The crucial quantity is the distribution of relative price changes for some given time interval, (e.g. of the Dow Jones index from day to day). These distributions are roughly symmetric if positive and negative changes are compared, have a round peak at small changes, follow a power law for intermediate magnitudes of the changes, and may be truncated for large changes. What is the exponent for the power law? Is it universal? When Mandelbrot wrote his classic papers a third of a century ago [4], a universal exponent near -1.4 seemed to hold, but more recently [5] deviations where seen, leading to a higher exponent near -3, or to an exponential truncation.
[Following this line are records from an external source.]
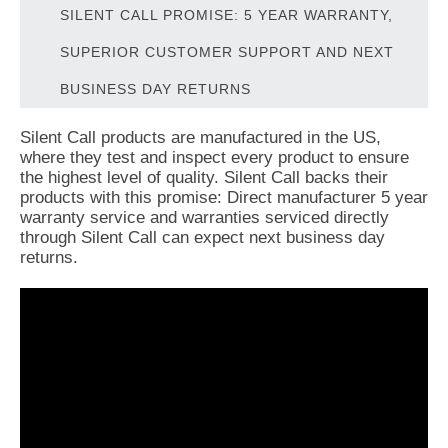
SILENT CALL PROMISE: 5 YEAR WARRANTY,
SUPERIOR CUSTOMER SUPPORT AND NEXT
BUSINESS DAY RETURNS
Silent Call products are manufactured in the US,
where they test and inspect every product to ensure
the highest level of quality. Silent Call backs their
products with this promise: Direct manufacturer 5 year
warranty service and warranties serviced directly
through Silent Call can expect next business day
returns.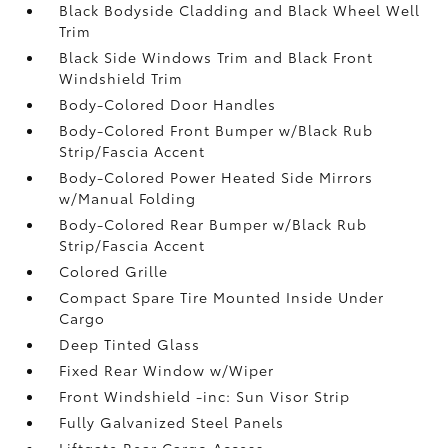
Black Bodyside Cladding and Black Wheel Well
Trim
Black Side Windows Trim and Black Front
Windshield Trim
Body-Colored Door Handles
Body-Colored Front Bumper w/Black Rub
Strip/Fascia Accent
Body-Colored Power Heated Side Mirrors
w/Manual Folding
Body-Colored Rear Bumper w/Black Rub
Strip/Fascia Accent
Colored Grille
Compact Spare Tire Mounted Inside Under
Cargo
Deep Tinted Glass
Fixed Rear Window w/Wiper
Front Windshield -inc: Sun Visor Strip
Fully Galvanized Steel Panels
Liftgate Rear Cargo Access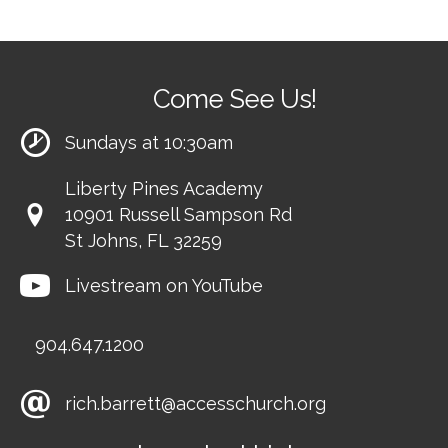
Come See Us!
Sundays at 10:30am
Liberty Pines Academy
10901 Russell Sampson Rd
St Johns, FL 32259
Livestream on YouTube
904.647.1200
rich.barrett@accesschurch.org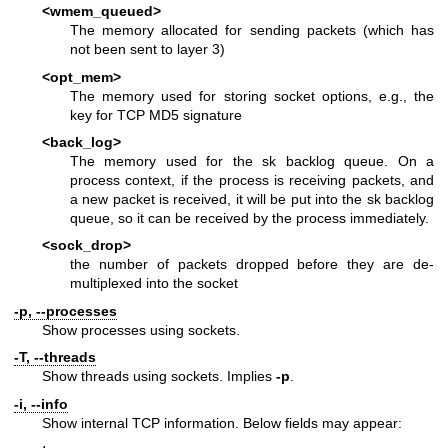
<wmem_queued>
The memory allocated for sending packets (which has
not been sent to layer 3)
<opt_mem>
The memory used for storing socket options, e.g., the
key for TCP MD5 signature
<back_log>
The memory used for the sk backlog queue. On a
process context, if the process is receiving packets, and
a new packet is received, it will be put into the sk backlog
queue, so it can be received by the process immediately.
<sock_drop>
the number of packets dropped before they are de-
multiplexed into the socket
-p, --processes
Show processes using sockets.
-T, --threads
Show threads using sockets. Implies
-p
.
-i, --info
Show internal TCP information. Below fields may appear: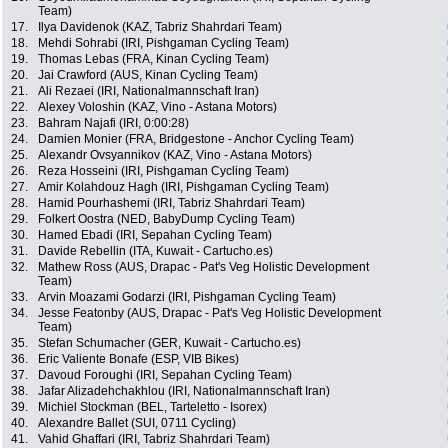
Team)
17.
Ilya Davidenok (KAZ, Tabriz Shahrdari Team)
18.
Mehdi Sohrabi (IRI, Pishgaman Cycling Team)
19.
Thomas Lebas (FRA, Kinan Cycling Team)
20.
Jai Crawford (AUS, Kinan Cycling Team)
21.
Ali Rezaei (IRI, Nationalmannschaft Iran)
22.
Alexey Voloshin (KAZ, Vino - Astana Motors)
23.
Bahram Najafi (IRI, 0:00:28)
24.
Damien Monier (FRA, Bridgestone - Anchor Cycling Team)
25.
Alexandr Ovsyannikov (KAZ, Vino - Astana Motors)
26.
Reza Hosseini (IRI, Pishgaman Cycling Team)
27.
Amir Kolahdouz Hagh (IRI, Pishgaman Cycling Team)
28.
Hamid Pourhashemi (IRI, Tabriz Shahrdari Team)
29.
Folkert Oostra (NED, BabyDump Cycling Team)
30.
Hamed Ebadi (IRI, Sepahan Cycling Team)
31.
Davide Rebellin (ITA, Kuwait - Cartucho.es)
32.
Mathew Ross (AUS, Drapac - Pat's Veg Holistic Development
Team)
33.
Arvin Moazami Godarzi (IRI, Pishgaman Cycling Team)
34.
Jesse Featonby (AUS, Drapac - Pat's Veg Holistic Development
Team)
35.
Stefan Schumacher (GER, Kuwait - Cartucho.es)
36.
Eric Valiente Bonafe (ESP, VIB Bikes)
37.
Davoud Foroughi (IRI, Sepahan Cycling Team)
38.
Jafar Alizadehchakhlou (IRI, Nationalmannschaft Iran)
39.
Michiel Stockman (BEL, Tarteletto - Isorex)
40.
Alexandre Ballet (SUI, 0711 Cycling)
41.
Vahid Ghaffari (IRI, Tabriz Shahrdari Team)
If there is such a truncation, is it a simple exponential, a Gaussian [3], or a stretched exponential [6] ? There seems to a consensus that there is no correlation (except for very short times) in the sign of two consecutive price changes, while their absolute values (the market volatility) are strongly correlated: Big changes on one day often produce big changes the next day, but one cannot predict reliably the sign of this following change.

Econophysics Complex Multi-Agent Models

If these questions are answered by observing real markets carefully, then we are at the level analogous to scaling laws for phase transitions. What is the analog of the Ising model or other microscopic descriptions? Here, individuals decide to buy or to sell according to some criteria, usually also involving randomness, and the balance of supply and demand then determines the price.
There are numerous microscopic models of this type [1] and some of them give the above shape for the distribution of price fluctuations, including a crossover to a Gaussian for long time intervals. It is not clear which one of them is best, and this lack of clarity is understandable if the above questions about the behavior in real markets are partially still open.
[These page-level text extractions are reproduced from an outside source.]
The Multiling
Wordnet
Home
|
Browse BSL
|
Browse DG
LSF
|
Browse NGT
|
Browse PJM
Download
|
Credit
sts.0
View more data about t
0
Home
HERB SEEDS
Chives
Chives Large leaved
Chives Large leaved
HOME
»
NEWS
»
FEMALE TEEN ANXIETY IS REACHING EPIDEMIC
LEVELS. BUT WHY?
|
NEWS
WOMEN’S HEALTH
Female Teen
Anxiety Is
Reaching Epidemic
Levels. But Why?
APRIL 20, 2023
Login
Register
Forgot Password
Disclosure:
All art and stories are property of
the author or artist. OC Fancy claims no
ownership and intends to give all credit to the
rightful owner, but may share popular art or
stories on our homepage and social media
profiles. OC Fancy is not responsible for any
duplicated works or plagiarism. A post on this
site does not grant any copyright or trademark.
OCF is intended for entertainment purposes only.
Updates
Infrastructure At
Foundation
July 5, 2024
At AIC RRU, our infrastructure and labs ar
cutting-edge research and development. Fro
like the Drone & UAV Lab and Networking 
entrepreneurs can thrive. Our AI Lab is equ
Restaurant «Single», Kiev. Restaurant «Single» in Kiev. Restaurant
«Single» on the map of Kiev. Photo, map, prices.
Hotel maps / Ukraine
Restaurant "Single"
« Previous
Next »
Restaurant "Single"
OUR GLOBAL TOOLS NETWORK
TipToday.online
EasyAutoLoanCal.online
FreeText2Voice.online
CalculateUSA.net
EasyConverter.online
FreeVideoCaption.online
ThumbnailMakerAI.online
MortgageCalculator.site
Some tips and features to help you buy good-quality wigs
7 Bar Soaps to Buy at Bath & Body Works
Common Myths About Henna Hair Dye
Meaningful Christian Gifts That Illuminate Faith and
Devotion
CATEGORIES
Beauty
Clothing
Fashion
How to predict (and thus prevent) stock market crashes?
How to take into account properly the risk of huge losses of investments?
Since reality gave us only a few big crashes this century, their computer simulation or analytic description could give better information to clarify e.g. the controversial log-periodic oscillations [8] before such a crash. If twenty years from now market crashes are prevented by insights gained now from our econophysics attempts, then later economics textbooks may decribe this as the major contribution of physicists around the year 2000.

Finally, economics Nobel laureate Markowitz commented on the econophysics chapter of our book: ``I believe that microscopic market simulations have an important role to play in economics and finance. If it takes people from outside economics and finance -- perhaps physicists -- to demonstrate this role, it won't be for the first time that outsiders have made substational contributions to these fields.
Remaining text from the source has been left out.